Jackson insulated himself from the drugs whenever possible, surrounded himself with confederates too loyal or too scared to rat him out, and was careful not to put assets in his own name.

In 2000, for example, state narcotics agents raided a house in the Pocket. There they found Baggies, a hydraulic press (often used to form meth into bricks), MSM and other meth-making items.

In the master bedroom, they found a shoe box containing $19,000; a receipt from Harrah's Tahoe for $19,000 in winnings, made out to Jackson; a 1998 police report on Jackson's arrest for assault with a deadly weapon; 10 rounds for a .32 caliber handgun; and letters and envelopes bearing Jackson's name.

But Jackson said he didn't live there and had lots of witnesses to back him up.

He walked away with nothing more than a ticket for driving from the residence without a license.

So Delaney began putting together what the DEA calls a "historical conspiracy case."

"I don't know if there are too many agents who could have handled this case," said Delaney's boss, Gordon Taylor. "Jim was like a pit bull. He grabbed on and would not let go."

Over the next 18 months, Delaney interviewed scores of people who knew or had done business with Jackson, mining them for dates and places where deals had gone down.

He then tried to corroborate the information with physical evidence, such as phone-and credit-card records, police surveillance records and interviews of others with independent knowledge of the incidents.

Delaney met and swapped information on Jackson with representatives from a host of other law enforcement agencies, including the state Bureau of Narcotics Enforcement, the Department of Corrections, the Sacramento Police and Sheriff's departments, the FBI, the IRS and the Bureau of Alcohol, Tobacco and Firearms.

The DEA also began making its case to Twiss, a veteran drug gang prosecutor. Prosecuting a historical conspiracy case can be a tricky business because, in the words of one attorney, "It comes down to whether the jury believes your lowlifes or the lowlife defendant."

So Twiss, who has a reputation for meticulous prosecutions, had a request: Show me the money.

"When I talk to the DEA," Twiss said, "I always tell them, 'If you're right, there is a lot of money and it went somewhere and we need to find it. Not all of it, but some of it.' "

Twiss also wanted a lot of witnesses. So in addition to tracking down Jackson's casino activities, agents began talking to known associates already doing prison time.

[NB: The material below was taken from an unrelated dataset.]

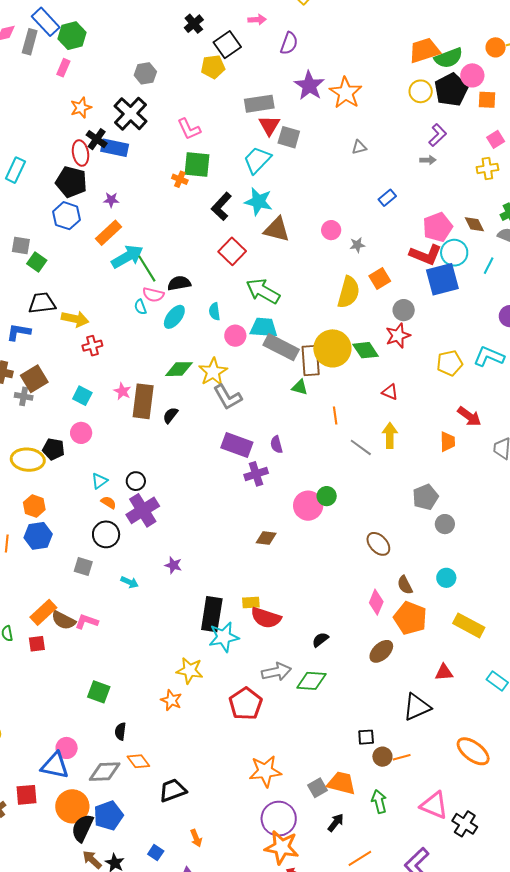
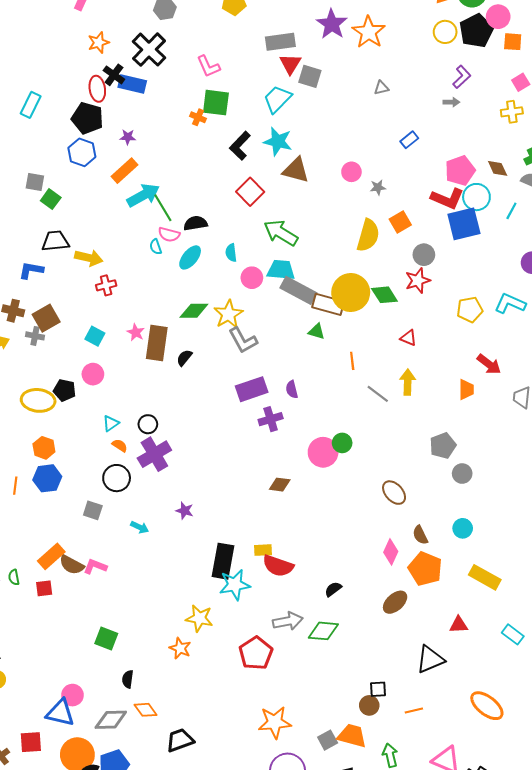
brown rectangle: (311, 360) -> (328, 304), turned -72
purple rectangle: (237, 445) -> (252, 389), turned -40
brown circle: (382, 757) -> (369, 705), moved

"We would say to them, 'We know you have suppliers, we know who they are. You're looking at life, we can make it 15, or you're looking 25, we can make it 12,' " Twiss said. " 'But you have to do the right thing, and tell us everything you know about everyone.'

"Sometimes you have to talk to them two or three or four times, but you finally get a picture."

On March 6, 2003, a federal grand jury indicted Jackson. He was arrested the next day at a 65th Street address "without incident," and held without bail.

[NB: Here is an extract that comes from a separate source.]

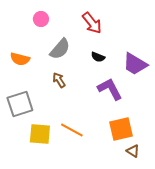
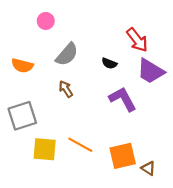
red arrow: (92, 23) -> (137, 40), moved
orange square: (121, 129) -> (123, 156), moved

By the end of the two-week trial, 22 of Jackson's associates had been brought in from seven different prisons and jails in California and Arizona to testify.

On the afternoon of Nov. 3, the jury returned its verdict: guilty on all counts.

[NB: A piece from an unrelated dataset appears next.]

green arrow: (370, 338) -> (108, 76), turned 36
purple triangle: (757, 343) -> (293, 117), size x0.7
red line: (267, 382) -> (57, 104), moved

"If you asked me what led to his fall, it was his complete arrogance, and his need for control," said the DEA's Taylor.

"Because of his need for control, he felt he had to use violence at all times, and I believe it was his violence and his use of juveniles that upset people and set people against him."

At his sentencing, Jackson declined to say anything. But in an interview a few days later, he admitted that "reality is sinking in."

"Five lifes, and 240 years," he said. "I'm like, 'Maybe this is a bad dream. Maybe I'll wake up and this isn't happening.'

"I actually thought I was going to walk," he said with a rueful grin. "I didn't think I'd get convicted."

Some people in Alkali Flat also find it hard to believe.

"He was just slick enough and smart enough and conniving enough to keep two steps ahead of everybody," said Camacho, the activist who led the neighborhood struggle against Jackson a decade ago. "(But) you can't go around bullying and terrorizing that many people and not have it catch up with you.

"It's just sad that it took so long."